Mittente: Stefania Rossi <rossi.stefania81@yahoo.it>

Data: 16/04/2022

A: giovanniandreacamporeale@gmail.com

 

Caro Giovanni,

di certo ti sorprenderà ricevere questa mail dopo tutto il tempo in cui non ci siamo visti, né sentiti. Forse neppure ti ricorderai di me, ma credo che ti ricordi. Ci siamo incontrati l’ultima volta in campagna da Sara. Ci invitò a una grigliata, per festeggiare la sua laurea. Ricordo ancora, come fosse oggi, il grande fumo che si sollevava dalla griglia del suo cortile e voi uomini bere birra e fare battute grossolane. Tu no, non eri come gli altri. Più timido, in disparte, custodivi la tua bottiglia come contenesse il liquido più prezioso del mondo. Io, forse ti ricorderai, ma probabilmente non ti ricordi, ero vestita di verde, l’unica non laureata del gruppo. Avevo conosciuto Sara perché era mia cliente al salone di bellezza, quello da dove escono quelle donne che poi piacciono tanto, che vi fanno ammattire. Per la maggior parte la bellezza di una donna è arte, è la mia arte. Forse non ti ricorderai, ma forse ti ricordi, di quanto fosti gentile con me, porgendomi il piatto con la carne e il bicchiere di vino rosso e mi parlasti dei tuoi grandi progetti per il futuro, che stavi prendendo la laurea in biologia e volevi diventare un divulgatore come il tuo mito Piero Angela. Io ti ascoltavo ammirata, perché mi sembrava che non eri come gli altri, che avessi dentro un fuoco inestinguibile, che guardassi a un orizzonte più ampio di quello angusto di quei quattro compari di bevute. Tu non eri come loro. Tu mi sembravi diverso.

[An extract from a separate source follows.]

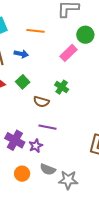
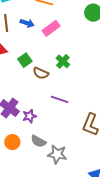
pink rectangle: (68, 53) -> (51, 28), moved
green square: (23, 82) -> (25, 60), moved
purple line: (47, 127) -> (60, 99), moved

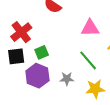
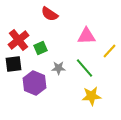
green square: (42, 52) -> (40, 48), moved
gray star: (67, 79) -> (58, 68), moved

Poi Sara mi prese da parte per confessarsi. Non so perché le persone vengono sempre a parlare da me, forse pensano che noi ascoltiamo, che siamo pazienti, noi, che siamo al servizio di voialtri. Ricordo che entrammo nel suo salotto, così fine (i suoi genitori erano persone di un certo riguardo, arredavano con cura anche la seconda casa), dicendomi che si era laureata con troppo ritardo per via di un impiastro con cui usciva e che l’aveva impacciata, ma soprattutto era preoccupata perché non aveva poi dato un esame di latino che le era indispensabile per insegnare e questo lo aveva confessato solo a me, soltanto a me. Io le chiesi — non è che capisca granché di queste cose — se poteva dare l’esame lo stesso. Lei, ridendo, guardandomi, disse che sì, ma non ci voleva pensare in quel momento, voleva godersi l’ultimo scorcio di vacanze. Sempre ridendo mi diede un colpo col dorso della mano sul petto. Mi disse che io ero “una forte.” Secondo me, voi laureati siete tutti uguali.

Poi, come al solito, mi resi utile, che è l’unica cosa che riesco a fare. Ritirai i piatti sporchi e le bottiglie di birra vuote. Ricordi che ero vestita di verde? Ogni tanto mi guardavi, me n’ero accorta, non eri tanto interessato a stare in una riunione di maschi che parlavano di calcio, e di femmine che si chiedevano perché i maschi non se le calcolassero. Per tutta la mattina il cielo era stato nuvoloso. Noi non ci avevamo fatto caso. Volevamo divertirci. Sara mi chiese se per caso mi piacesse l’uva. Era un messaggio in codice per chiedermi se non volessi andare a vendemmiare un poco, per il benessere dell’intera compagnia. Allora andai in cucina. Presi una coppa di plastica verde e le forbici, senza stare troppo a chiedere dove fosse cosa. Le persone come me sanno sempre dove si trovano le masserizie.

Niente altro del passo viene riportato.